Problems about your evaluation for Scanorama on recovery of DEGs

[XiHuYan]

In your script (https://github.com/JinmiaoChenLab/Batch-effect-removal-benchmarking/blob/master/Script/simulation/02_run/run_scanorama.ipynb)

you used corrected_adata.var_names = adata.var_names to update the gene names in the "corrected_adata" object which saved the integration results from Scanorama, "adata" is an object before input to Scanorama.

However, after reading the source code of Scanorama (https://github.com/brianhie/scanorama/blob/master/scanorama/scanorama.py, Line 316, function merge_datasets), I found that Scanorama will sort the gene names input to it, which means:

Given your input gene names adata.var_names=('Gene1', 'Gene2', …, 'Gene5000') and data matrix adata.X=[x1, x2, …, x5000], Scanorama will reorganize the gene names and data matrix, which are corrected_adata.var_names=('Gene1', 'Gene10', 'Gene100', …, 'Gene999') and corrected_adata.X = [x1, x10, x100,…,x999]. And the returned gene names and data matrix are in the altered order.

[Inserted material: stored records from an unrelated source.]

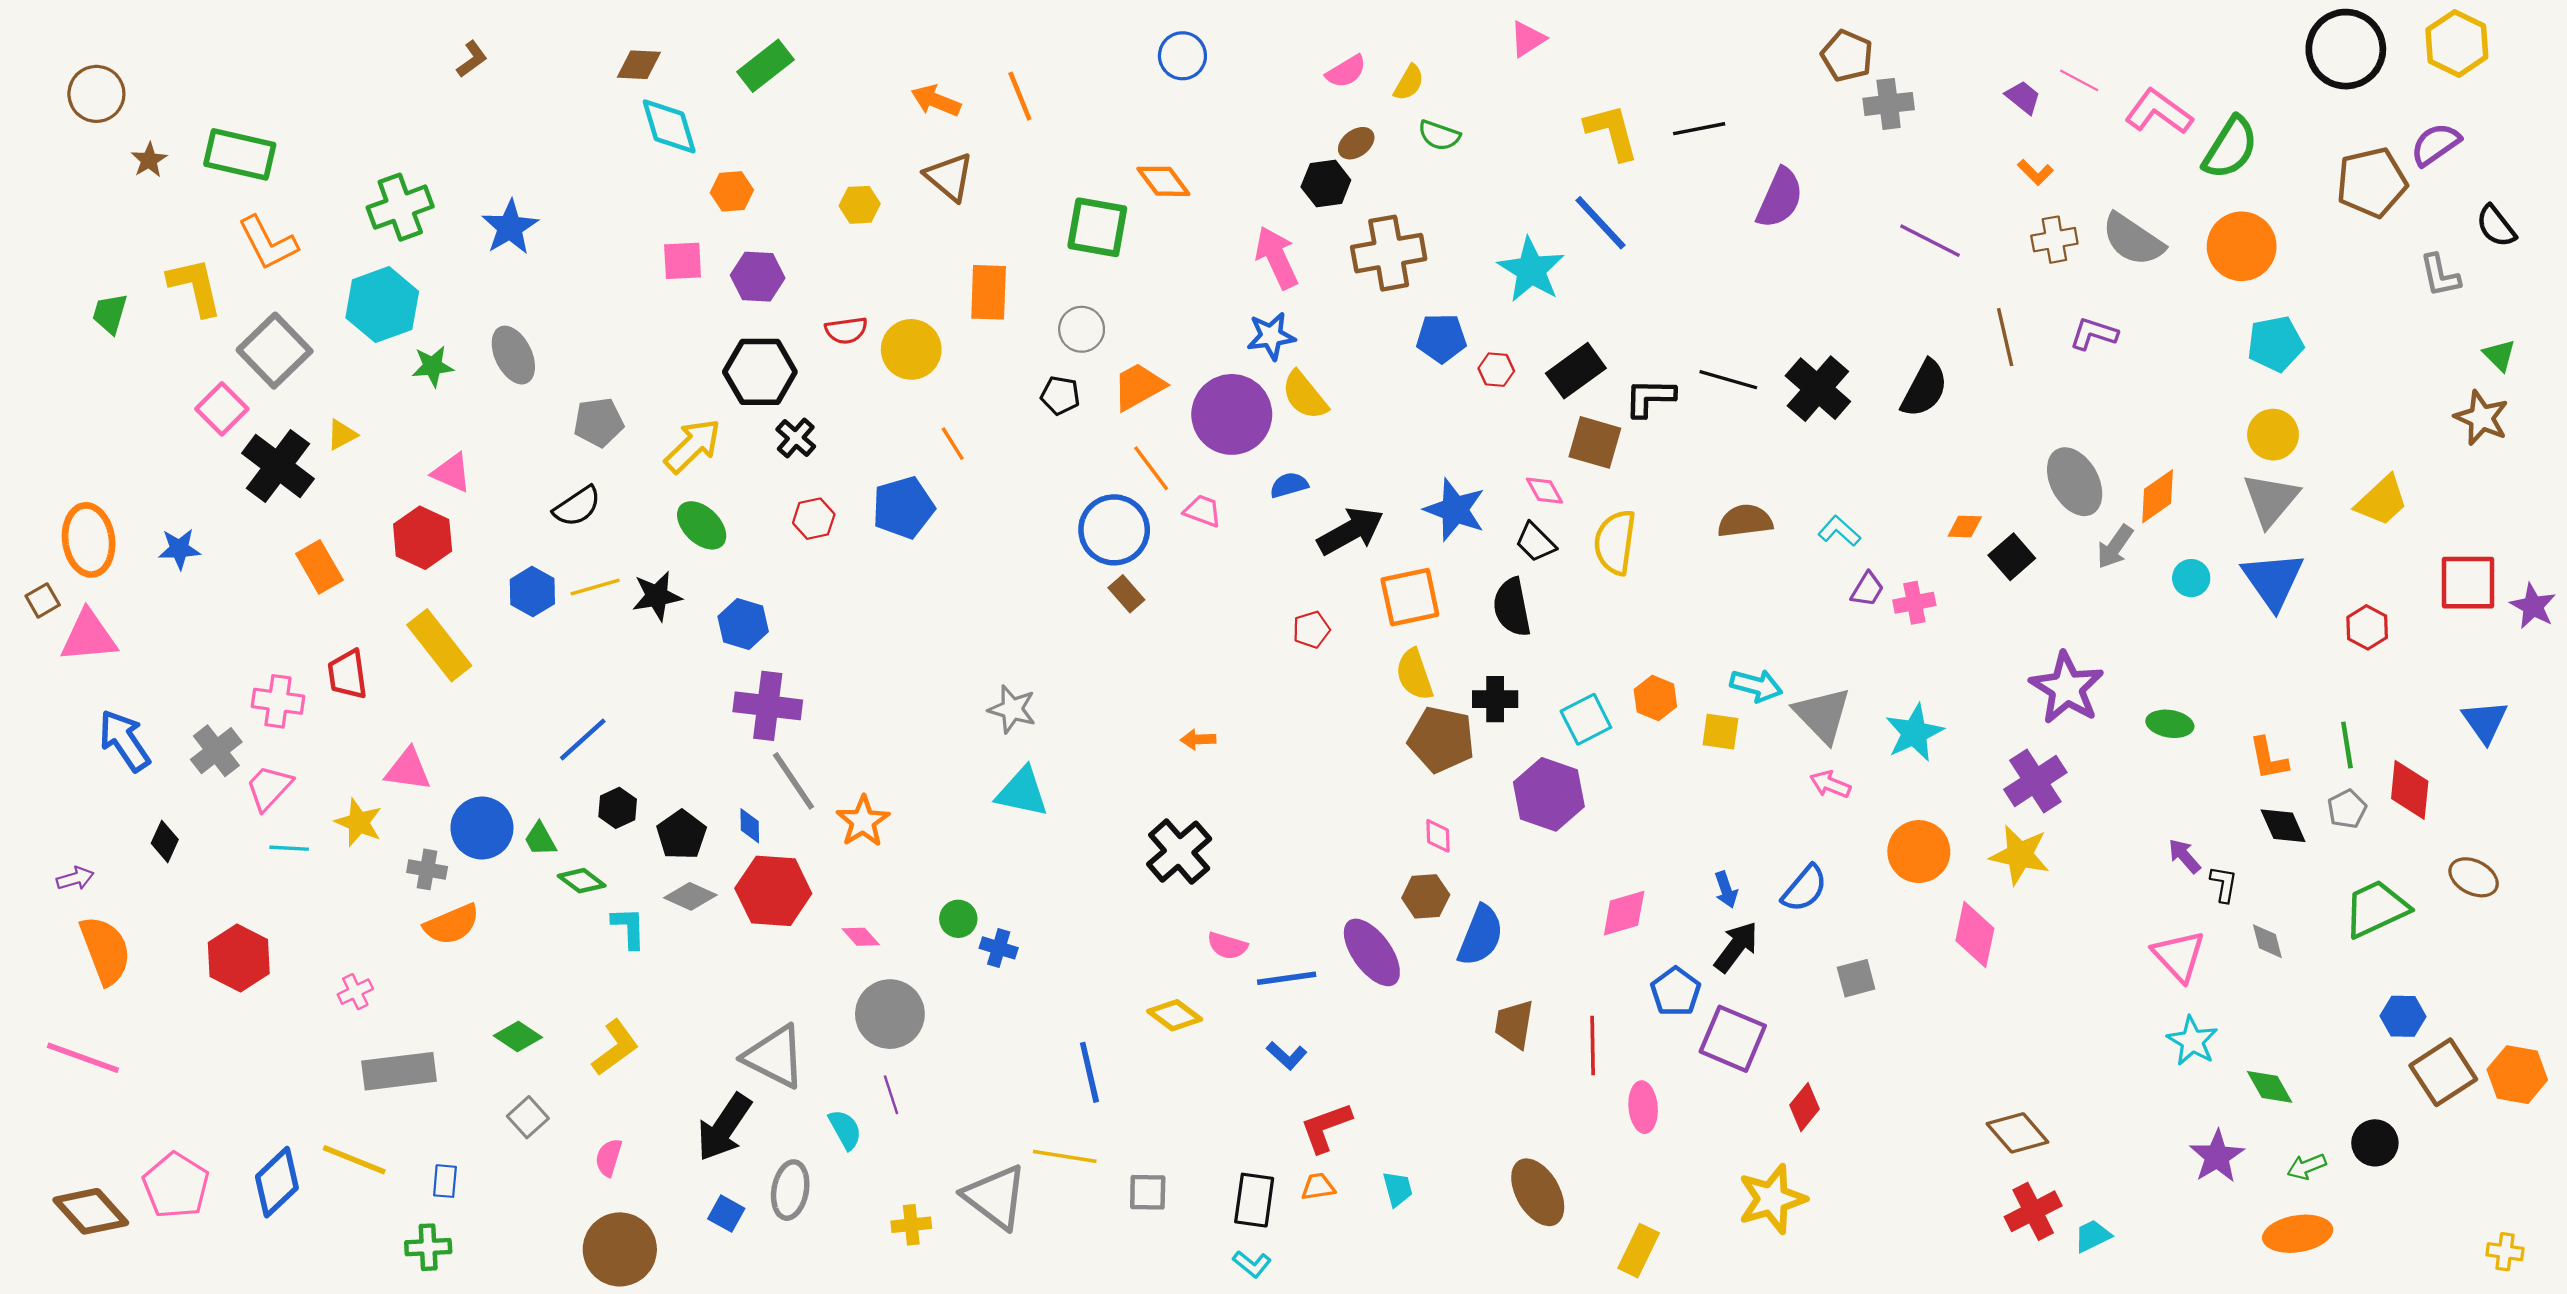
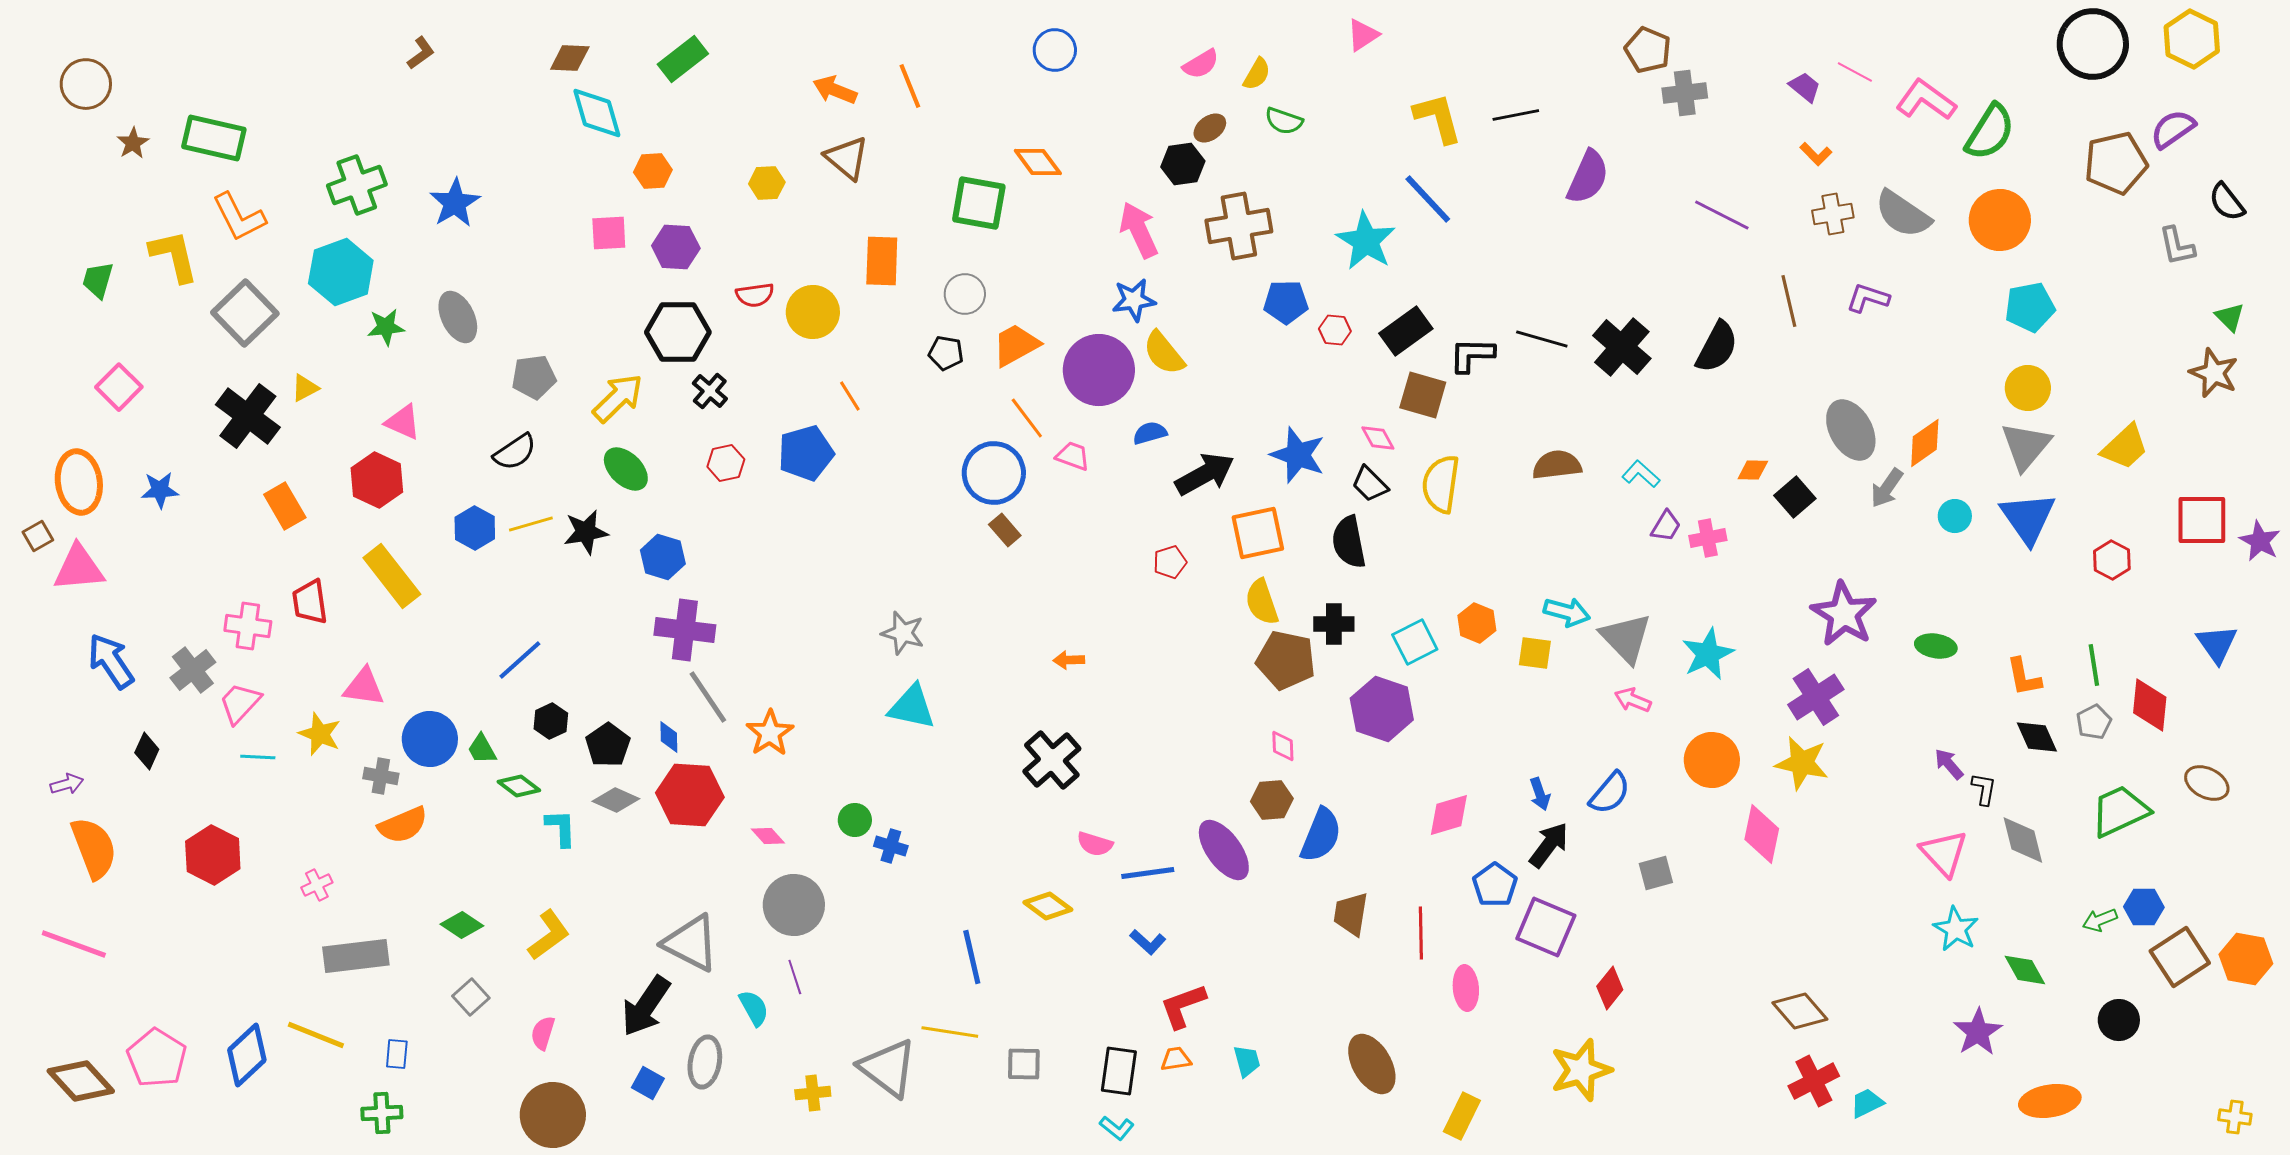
pink square: (222, 409) -> (119, 387), moved
gray diamond: (2267, 941) -> (2023, 840), size x1.5
green arrow: (2307, 1166) -> (2100, 920), moved

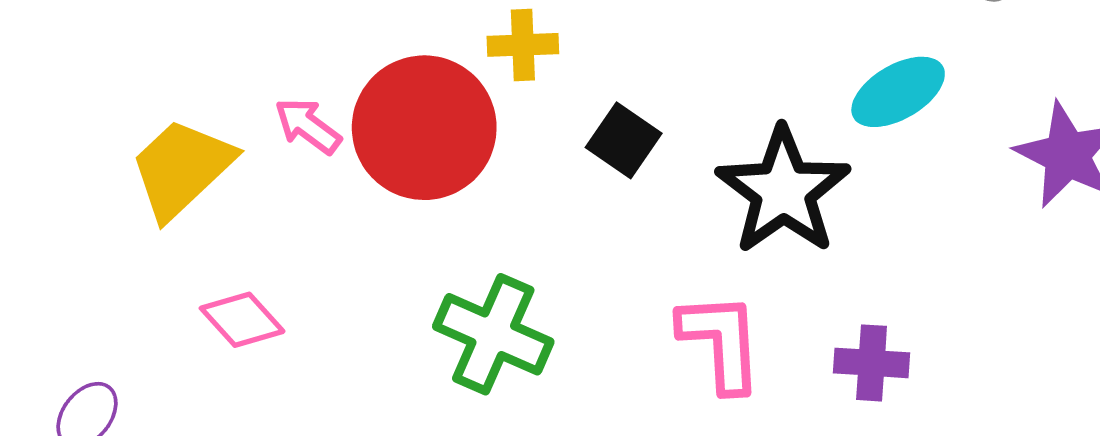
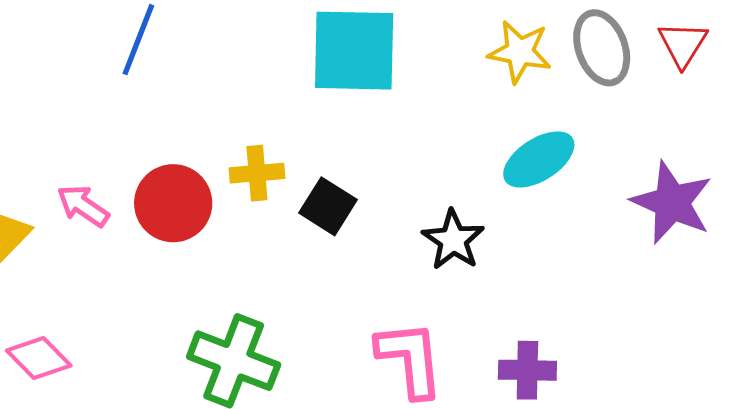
yellow cross: (523, 45) -> (257, 173), moved
red circle: (424, 128) -> (173, 203), size x0.7
black star: (783, 191) -> (453, 240), size x0.6

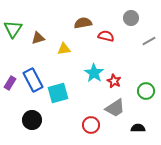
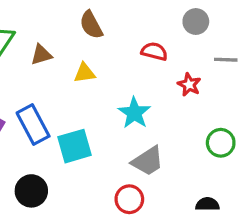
brown semicircle: (83, 23) -> (91, 25), moved, turned -108
gray line: (149, 41) -> (226, 60), turned 32
red star: (114, 81) -> (189, 85), moved
gray trapezoid: (115, 108) -> (148, 161), moved

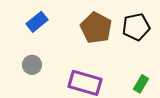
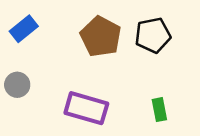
green rectangle: (141, 84) -> (159, 110), turned -42

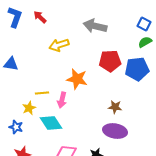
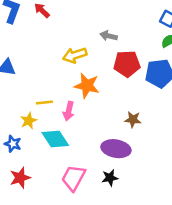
gray arrow: (95, 26) -> (109, 36), moved, size x0.6
yellow arrow: (59, 45) -> (75, 55), moved
purple ellipse: (115, 131) -> (116, 149), moved

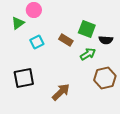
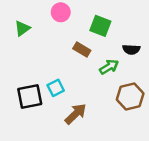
pink circle: (34, 10) -> (61, 12), moved
green square: (87, 29) -> (100, 26), moved
cyan square: (37, 42) -> (56, 88), moved

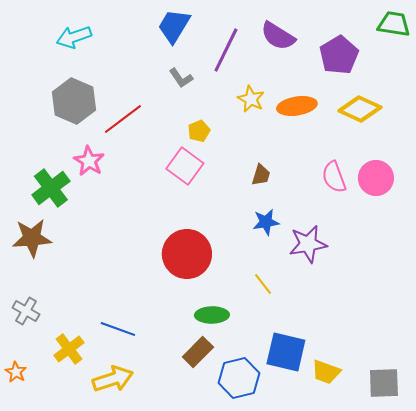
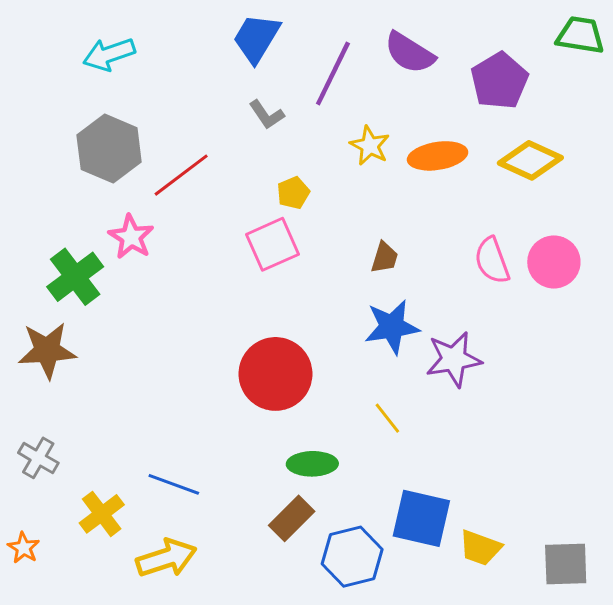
pink square: (185, 166) -> (273, 244), turned 30
blue star: (266, 222) -> (392, 327), size x1.4

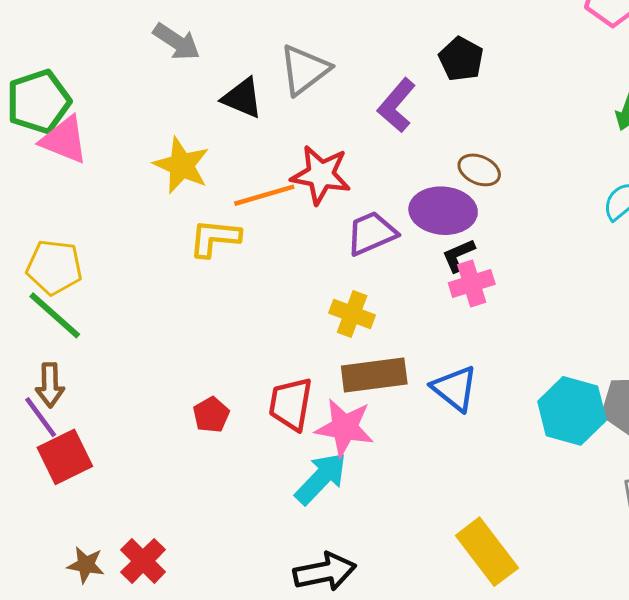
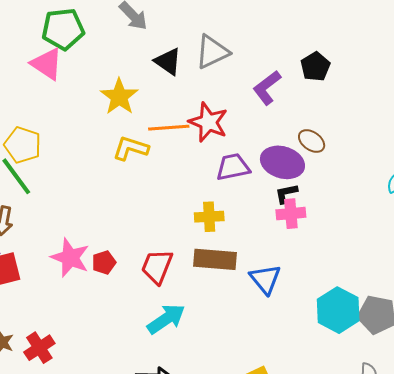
green pentagon: (39, 102) -> (63, 29), moved
yellow cross: (352, 314) -> (209, 217), turned -36
pink star: (345, 428) -> (70, 258), moved

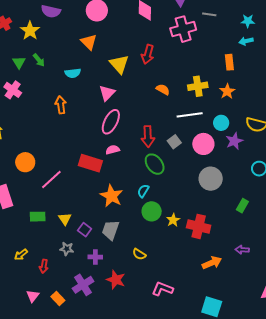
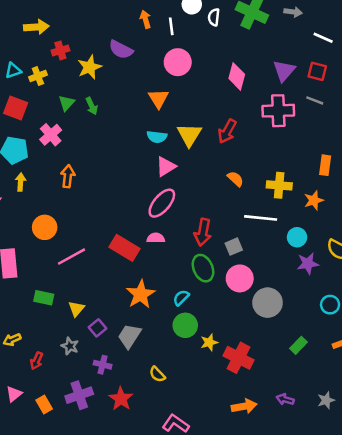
cyan semicircle: (73, 73) -> (157, 137), moved
orange arrow: (61, 105) -> (68, 176), moved
pink circle: (203, 144) -> (240, 278), moved

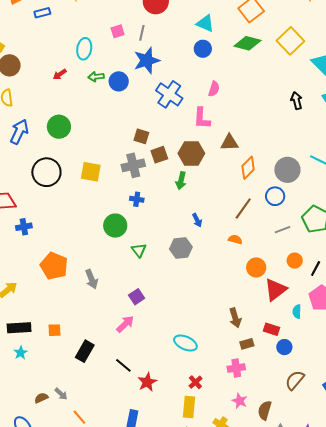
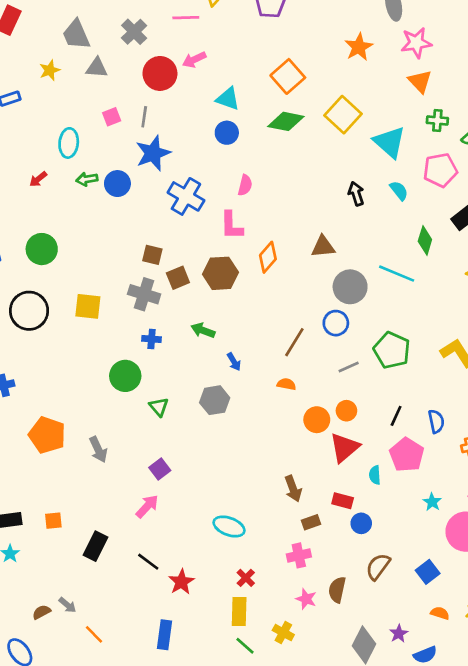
brown triangle: (229, 143) -> (323, 247), moved
gray cross: (133, 165) -> (144, 294), turned 35
orange diamond: (248, 168) -> (268, 257), moved
green arrow: (181, 181) -> (203, 330), moved, turned 102
orange circle: (295, 261) -> (346, 411), moved
brown semicircle: (265, 410) -> (337, 590), moved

Thus, if running your code corrected_adata.var_names = adata.var_names, you will get:

1. corrected_adata.var_names=('Gene1', 'Gene2', …, 'Gene5000')​
2. corrected_adata.X = [x1, x10, x100,…,x999]

Obviously, the gene names are mismatched with the data. Then, your following evaluation for differential expressed genes will be completely wrong. After correcting this bug, I found that Scanorama achieved the state-of-the-art performance on DEGs recovery.